William Beith, a member of ICMA since 2010, currently serves as assistant to the administrator for the Village of Gilberts, Illinois. He has served on the ICMA Task Force on Internship Guidelines, participated in the Illinois City/County Management Association (ILCMA) summer 2012 Conference Committee, and is currently a member of the ILCMA Professional Development Committee.

Beith previously served the Illinois Department of Mental Health for 30 years in a variety of treatment, supervisory, and administrative roles. “Working in a large state organization delivering patient treatment in a multiple union and political environments taught me to successfully meet goals despite competition for a finite set of resources.”

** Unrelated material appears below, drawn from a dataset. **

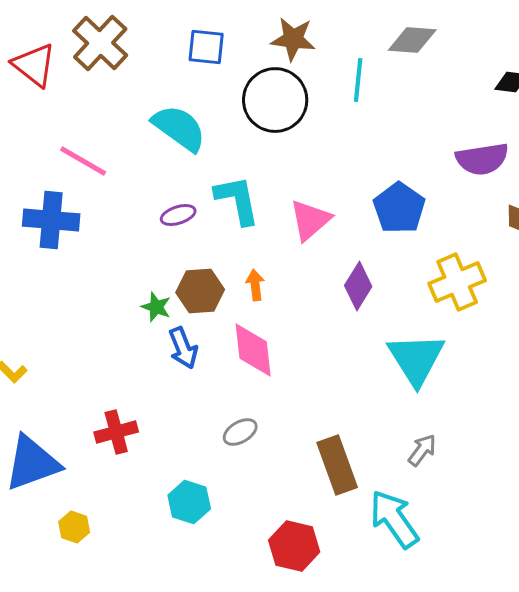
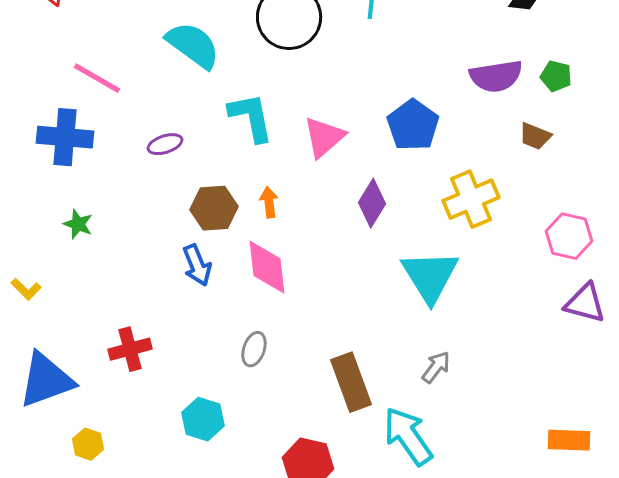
purple ellipse: (178, 215) -> (165, 144), moved
green star: (156, 307) -> (78, 224), moved
gray ellipse: (240, 432) -> (254, 349), turned -40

After 30 years in the Department of Mental Health, Beith began a second career in public administration following his role in incorporating the Village of Campton Hills, Illinois. The village is the second largest municipal incorporation in the history of the state of Illinois. “The task of establishing governance from scratch was a challenging learning experience.” It was during his experience at the Village of Campton that a village trustee and professor at Northern Illinois University (NIU) urged Beith to enroll in the public administration program at NIU.  Beith earned a master’s of public administration from Northern Illinois University and he also holds a bachelors’ degree in general studies from Roosevelt University.  

Gilberts's village administrator Ray Keller, an ICMA Credentialed Manager, “has been an incredible mentor by providing multiple opportunities for growth and allowing me to develop and pursue projects,” according to Beith. One of the projects that Beith is involved with is FiberCity Gilberts, a public-private collaboration that brings a fiber optic network connection to each residential and business address in the village. This project was created after the local business community identified poor Internet service. Beith partnered with i3 America to develop the network at no cost to the village.

When it comes to problem solving, Beith prefers to “take a holistic approach to goal setting by establishing immediate and distant objectives, then seeking a solution set that meets the immediate objective and moves me closer to the distant goal.”

“I am always seeking integrative and innovative solutions to problems. But I have learned that educating the target audience to the innovation is an absolute necessity. An innovative idea is only as good as the understanding of those expected to implement and maintain the innovation,” according to Beith. He  goes on to say, “ICMA is indispensable to anyone working in the field of public administration today. From the online document library to professional development support, ICMA has been there for me when I had a question or wanted guidance or advice. I am pleased I can give back to the public administration community through my activities in ICMA and ILCMA.”